5. Conclusions and Discussions

In this paper, we proposed a Multi-task learning-based Text Super-resolution (MTSR) Network for scene text images. We adopt a multi-task architecture of SR and reconstruction, utilizing a transformer module called FST to recover text shape using complementary properties between the two tasks. Another transformer-based module, FET, was also used to capture sequential information for arbitrary directions by enhancing the feature map. Then, the feature maps output from each of these transformer modules was fused to improve the visual quality of text images of various shapes. Experimental results show that the proposed model achieves performance competitive with state-of-the-art methods on TextZoom. Furthermore, we proved the effectiveness of our model as a preprocessor not only for the STISR task but also for the STR benchmark.

However, our model does not achieve superior accuracy depending on the recognition method and test set, as shown in Table 4. One possible reason is that our learning methods, such as loss functions and label settings, are not sufficiently specialized for text images. It is also possible that our model does not sufficiently benefit from MTL due to the target image of the reconstruction branch being very close to the target image of the SR branch. Therefore, to build more text-specific models, our future work includes re-definition loss functions and the target image for the reconstruction branch.

Author Contributions

Methodology, K.H., M.K. and H.F.; Software, K.H.; Data curation, K.H.; Funding acquisition, H.F. and M.K.; Writing—original draft, K.H.; Writing—review and editing, M.K., H.F. and A.S. All authors have read and agreed to the published version of the manuscript.

Funding

This study is funded by JSPS/JAPAN KAKENHI (Grants-in-Aid for Scientific Research) #JP20K11955.

Conflicts of Interest

The authors declare no conflict of interest.

Abbreviations

The following abbreviations are used in this manuscript:

SR	Super-resolution
STR	Scene Text Recognition
LR	Low Resolution
SISR	Single Image Super-Resolution
HR	High Resolution
STISR	Scene Text Image Super-Resolution
BLSTM	Bidirectional LSTM
MTSR	Multi-task learning based Text SR
MTL	Multi Task Learning
FST	Feature Sharing Transformer
MHA	Multi-Head Attention
FET	Feature Enhancement Transformer
APE	Absolute Positional Encoding
RPE	Relative Positional Encoding
CNNs	Convolutional Neural Networks
RNN	Recurrent Neural Network
STN	Spatial Transformer Network
RecBlock	Reconstruction Block

Appendix A. Architectural Variations of the SRBlock

To investigate how to send the feature maps extracted from CNNs, considering the calculation of the two transformer modules FET and FST, we present three architectures of SR Block.

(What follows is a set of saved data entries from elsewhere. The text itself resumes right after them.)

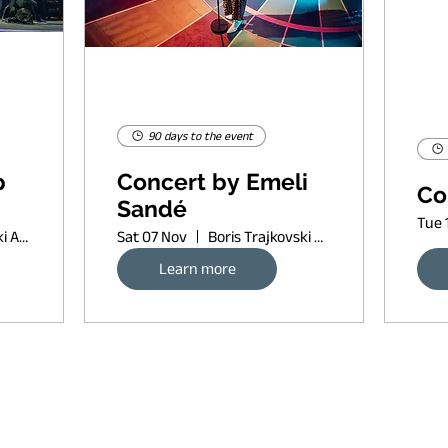
90 days to the event
p
Concert by Emeli
Co
Sandé
Tue 
Boris Trajkovski Arena
Sat 07 Nov
Boris Trajkovski Arena
Learn more
Request banner ad rates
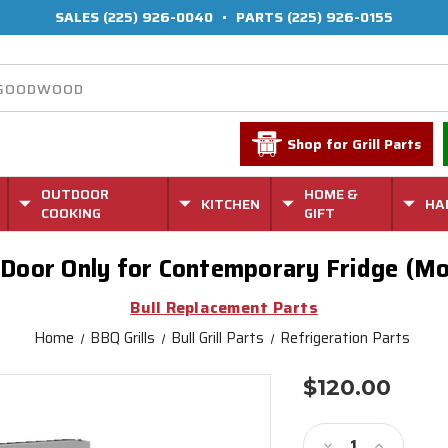
SALES
(225) 926-0040
•
PARTS
(225) 926-0155
Shop for Grill Parts
OUTDOOR
HOME &
KITCHEN
HA
COOKING
GIFT
l Door Only for Contemporary Fridge (Mo
Bull Replacement Parts
Home
BBQ Grills
Bull Grill Parts
Refrigeration Parts
$120.00
Current
Stock:
Decrease
Increase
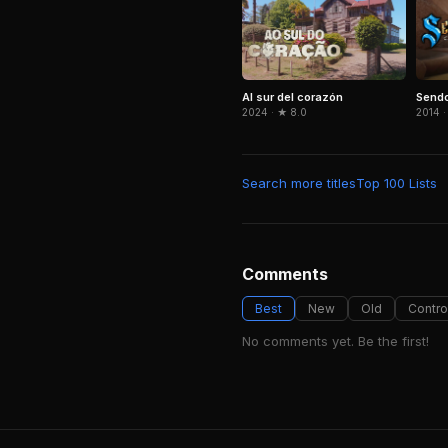
Al sur del corazón
Send
2024 · ★ 8.0
2014 ·
Search more titles
Top 100 Lists
Comments
Best
New
Old
Contro
No comments yet. Be the first!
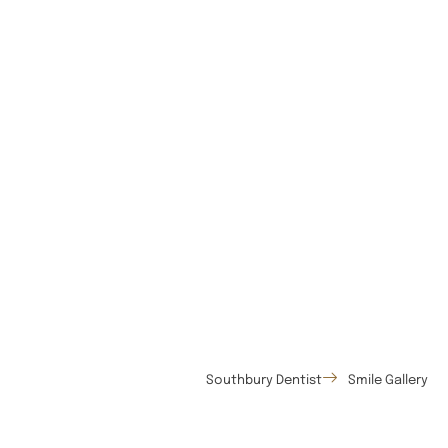
Southbury Dentist
Smile Gallery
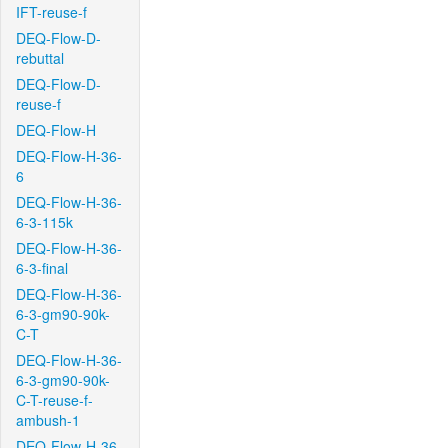
IFT-reuse-f
DEQ-Flow-D-
rebuttal
DEQ-Flow-D-
reuse-f
DEQ-Flow-H
DEQ-Flow-H-36-
6
DEQ-Flow-H-36-
6-3-115k
DEQ-Flow-H-36-
6-3-final
DEQ-Flow-H-36-
6-3-gm90-90k-
C-T
DEQ-Flow-H-36-
6-3-gm90-90k-
C-T-reuse-f-
ambush-1
DEQ-Flow-H-36-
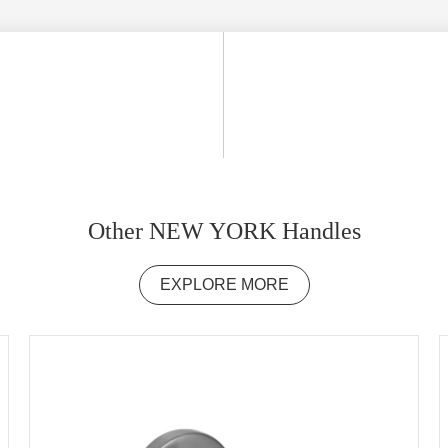
Other NEW YORK Handles
EXPLORE MORE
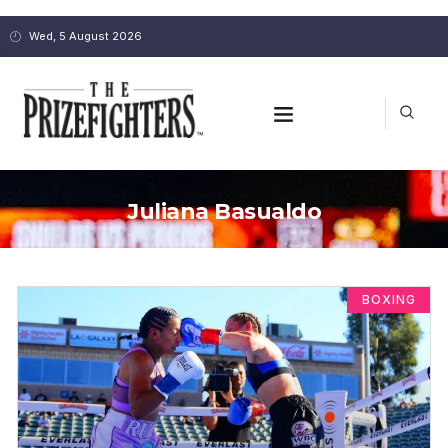
Wed, 5 August 2026
Juliana Basualdo
BOXING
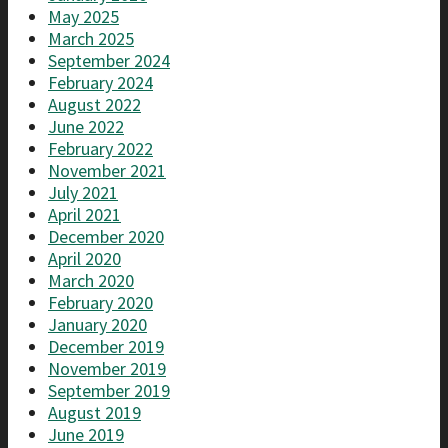
May 2025
March 2025
September 2024
February 2024
August 2022
June 2022
February 2022
November 2021
July 2021
April 2021
December 2020
April 2020
March 2020
February 2020
January 2020
December 2019
November 2019
September 2019
August 2019
June 2019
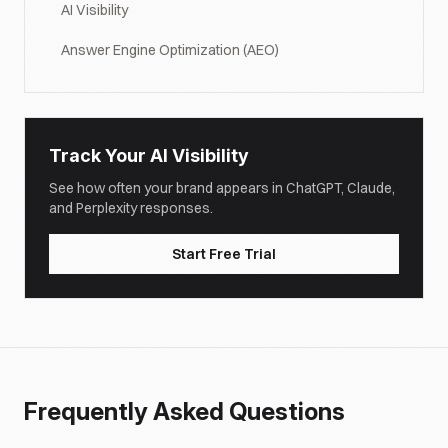
AI Visibility
Answer Engine Optimization (AEO)
Track Your AI Visibility
See how often your brand appears in ChatGPT, Claude,
and Perplexity responses.
Start Free Trial
Frequently Asked Questions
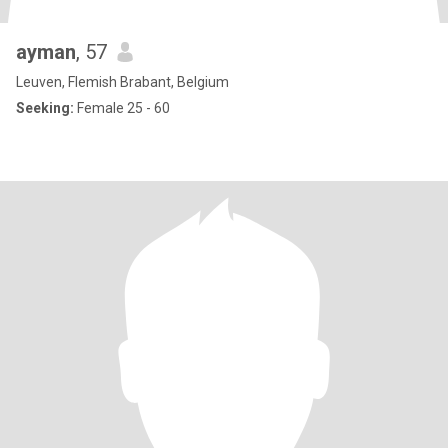
ayman
, 57
Leuven, Flemish Brabant, Belgium
Seeking:
Female 25 - 60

Three architectural variations are shown in Figure A1: (a) CNNs and feature maps via BLSTM are input to FET and FST in parallel, (b) clean CNN feature maps without BLSTM are input to FET, and (c) FST and FET in series. Comparative results are shown in Table A1. The results show that architecture (b) improves accuracy by far. This result may be because the FET is designed to capture sequential information for arbitrary directions, and the sequential information for the horizontal and vertical directions of the BLSTM is noise to the FET.

Figure A1. Three architectural of the SR Block: (a) CNNs and feature maps via BLSTM are input to FET and FST in parallel, (b) clean CNN feature maps without BLSTM are input to FET, and (c) FST and FET in series.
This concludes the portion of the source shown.